____ Supplied data

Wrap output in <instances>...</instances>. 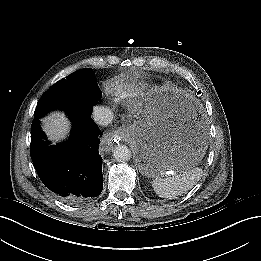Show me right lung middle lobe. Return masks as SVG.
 I'll return each instance as SVG.
<instances>
[{
	"mask_svg": "<svg viewBox=\"0 0 261 261\" xmlns=\"http://www.w3.org/2000/svg\"><path fill=\"white\" fill-rule=\"evenodd\" d=\"M101 96L91 68L80 69L59 80L41 97L34 117L39 118L52 109L68 112L77 106H94Z\"/></svg>",
	"mask_w": 261,
	"mask_h": 261,
	"instance_id": "right-lung-middle-lobe-1",
	"label": "right lung middle lobe"
}]
</instances>
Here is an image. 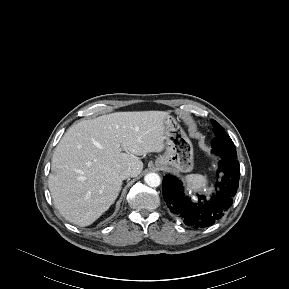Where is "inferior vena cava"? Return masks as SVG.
I'll use <instances>...</instances> for the list:
<instances>
[{"mask_svg": "<svg viewBox=\"0 0 289 289\" xmlns=\"http://www.w3.org/2000/svg\"><path fill=\"white\" fill-rule=\"evenodd\" d=\"M119 175L122 180L127 179L132 176V170L130 168L124 169Z\"/></svg>", "mask_w": 289, "mask_h": 289, "instance_id": "obj_1", "label": "inferior vena cava"}]
</instances>
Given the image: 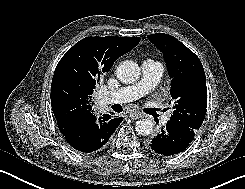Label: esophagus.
<instances>
[{
    "label": "esophagus",
    "mask_w": 245,
    "mask_h": 189,
    "mask_svg": "<svg viewBox=\"0 0 245 189\" xmlns=\"http://www.w3.org/2000/svg\"><path fill=\"white\" fill-rule=\"evenodd\" d=\"M140 113L138 111H132L129 113V117L133 120L139 119L140 118Z\"/></svg>",
    "instance_id": "obj_1"
}]
</instances>
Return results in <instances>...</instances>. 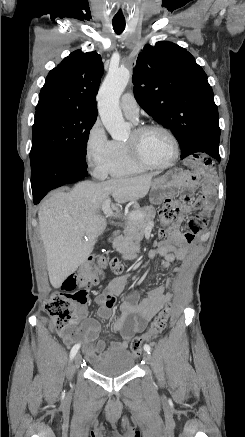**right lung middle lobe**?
<instances>
[{"label":"right lung middle lobe","mask_w":245,"mask_h":437,"mask_svg":"<svg viewBox=\"0 0 245 437\" xmlns=\"http://www.w3.org/2000/svg\"><path fill=\"white\" fill-rule=\"evenodd\" d=\"M96 118V114L59 105L36 107L31 168L47 158L85 163L88 136Z\"/></svg>","instance_id":"dd1d6c3e"}]
</instances>
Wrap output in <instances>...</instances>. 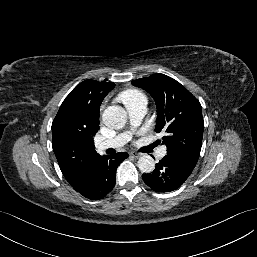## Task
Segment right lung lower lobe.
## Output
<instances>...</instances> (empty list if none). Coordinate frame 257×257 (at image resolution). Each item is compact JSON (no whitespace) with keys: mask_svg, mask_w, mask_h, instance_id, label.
Here are the masks:
<instances>
[{"mask_svg":"<svg viewBox=\"0 0 257 257\" xmlns=\"http://www.w3.org/2000/svg\"><path fill=\"white\" fill-rule=\"evenodd\" d=\"M127 157L128 154L124 152L110 156H100L97 158L86 180L75 190L91 200L103 198L113 189L117 167Z\"/></svg>","mask_w":257,"mask_h":257,"instance_id":"98d812e1","label":"right lung lower lobe"}]
</instances>
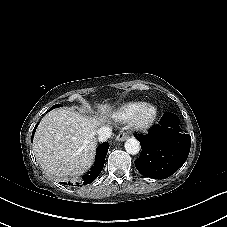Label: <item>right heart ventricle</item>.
Returning <instances> with one entry per match:
<instances>
[{
	"mask_svg": "<svg viewBox=\"0 0 227 227\" xmlns=\"http://www.w3.org/2000/svg\"><path fill=\"white\" fill-rule=\"evenodd\" d=\"M141 104L142 102H129L123 104L116 110L114 117L119 121H125L136 111V109Z\"/></svg>",
	"mask_w": 227,
	"mask_h": 227,
	"instance_id": "e07e8e85",
	"label": "right heart ventricle"
}]
</instances>
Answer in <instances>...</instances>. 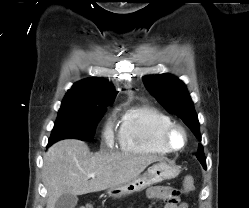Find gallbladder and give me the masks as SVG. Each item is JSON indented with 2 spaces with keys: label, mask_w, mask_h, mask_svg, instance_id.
<instances>
[{
  "label": "gallbladder",
  "mask_w": 249,
  "mask_h": 208,
  "mask_svg": "<svg viewBox=\"0 0 249 208\" xmlns=\"http://www.w3.org/2000/svg\"><path fill=\"white\" fill-rule=\"evenodd\" d=\"M78 198L71 193L63 194L55 203V208H75Z\"/></svg>",
  "instance_id": "gallbladder-1"
}]
</instances>
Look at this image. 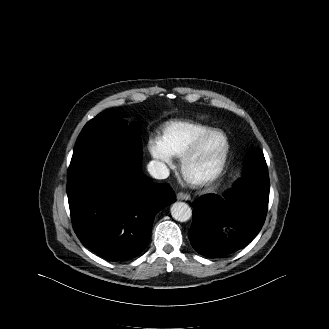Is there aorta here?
Here are the masks:
<instances>
[{
    "mask_svg": "<svg viewBox=\"0 0 329 329\" xmlns=\"http://www.w3.org/2000/svg\"><path fill=\"white\" fill-rule=\"evenodd\" d=\"M171 215L179 222H186L191 218L192 210L185 202H175L171 206Z\"/></svg>",
    "mask_w": 329,
    "mask_h": 329,
    "instance_id": "obj_1",
    "label": "aorta"
}]
</instances>
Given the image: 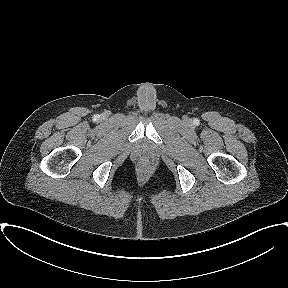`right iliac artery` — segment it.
Wrapping results in <instances>:
<instances>
[{"instance_id": "obj_1", "label": "right iliac artery", "mask_w": 288, "mask_h": 288, "mask_svg": "<svg viewBox=\"0 0 288 288\" xmlns=\"http://www.w3.org/2000/svg\"><path fill=\"white\" fill-rule=\"evenodd\" d=\"M98 118V116H95V119H97Z\"/></svg>"}]
</instances>
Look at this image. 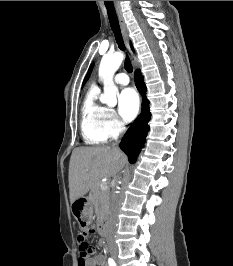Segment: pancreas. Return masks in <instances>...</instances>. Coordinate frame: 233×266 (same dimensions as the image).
Segmentation results:
<instances>
[{
    "instance_id": "1",
    "label": "pancreas",
    "mask_w": 233,
    "mask_h": 266,
    "mask_svg": "<svg viewBox=\"0 0 233 266\" xmlns=\"http://www.w3.org/2000/svg\"><path fill=\"white\" fill-rule=\"evenodd\" d=\"M90 201L98 208L99 215L104 216L109 208V190H102L96 185L89 194Z\"/></svg>"
}]
</instances>
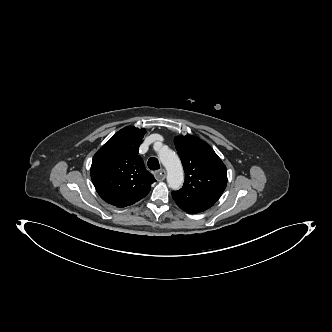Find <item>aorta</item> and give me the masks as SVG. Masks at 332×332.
<instances>
[{"mask_svg":"<svg viewBox=\"0 0 332 332\" xmlns=\"http://www.w3.org/2000/svg\"><path fill=\"white\" fill-rule=\"evenodd\" d=\"M159 161L167 170V182L173 190H178L184 182V172L177 154L167 146L157 149Z\"/></svg>","mask_w":332,"mask_h":332,"instance_id":"1","label":"aorta"}]
</instances>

________

Retype, word for word, only the lines from the line with "Find <item>aorta</item> and" to the final line of the listing above; the pictures do not belong in the copy.

→ **Completed exercise**:
Find <item>aorta</item> and give me the masks as SVG. Masks at 332×332.
<instances>
[{"mask_svg":"<svg viewBox=\"0 0 332 332\" xmlns=\"http://www.w3.org/2000/svg\"><path fill=\"white\" fill-rule=\"evenodd\" d=\"M159 161L167 170V182L173 190H178L184 182V172L177 154L167 146L157 149Z\"/></svg>","mask_w":332,"mask_h":332,"instance_id":"1","label":"aorta"}]
</instances>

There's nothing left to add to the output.